Helen, who had had no medical training, gave the boys morphine and antibiotic injections, picked off the goo and seared flesh, wrapped the victims in sheets sterilized in a pressure cooker, and forced them to drink eggnog through straws (all the water was contaminated). When Helen returned after putting her own children to bed, she discovered that a witch doctor had ripped off the bandages and was rubbing hot pepper on the wounds, invoking Christian saints and Mayan deities, all the while drinking rum. In a scene reminiscent of Elijah confronting the prophets of Baal, Helen told the parents that they must choose between her treatment and the witch doctor's.

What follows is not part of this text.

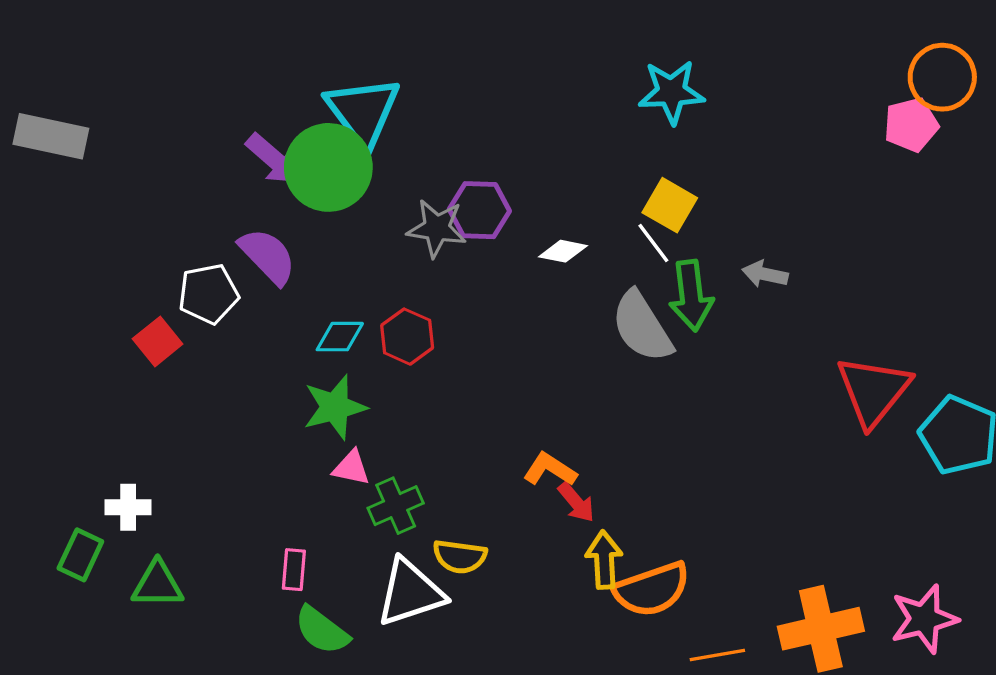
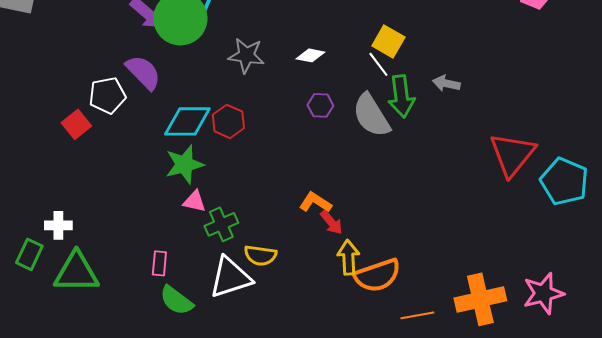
purple hexagon: (479, 210) -> (320, 105), moved, size x0.7
white diamond: (563, 251) -> (310, 55), moved
cyan diamond: (340, 337) -> (187, 121), size x1.6
green triangle: (158, 584) -> (76, 272), size x1.4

The parents chose Helen. As the boys hovered near death, she prayed as never before. "This was a chance for people to experience the living Gospel," she recalls. But, she adds, "my family's lives were at stake." The boys survived and Helen was so besieged by the sick that she soon became the village's practical nurse, delivering hundreds of babies, suturing hundreds of wounds. The Ixils began to accept the Elliotts as prophets of a loving god.
The crisis also produced a breakthrough in Ray's torturous translation struggle. An Indian woman, marveling at Helen's treatment of the boys, used a word they had never heard: shum, which means giving without receiving anything in return. This was the word Ray needed to translate "love" into Ixil.
The Elliotts suffered through typhoid fever, malaria and amoebic dysentery. But their most wrenching experience was the loss last year of their home. Left-wing guerrilla activity around Nebaj got so heavy, says Ray, that "our presence was endangering our friends." Along with all Catholic missionaries, they had to pull out of the war zone.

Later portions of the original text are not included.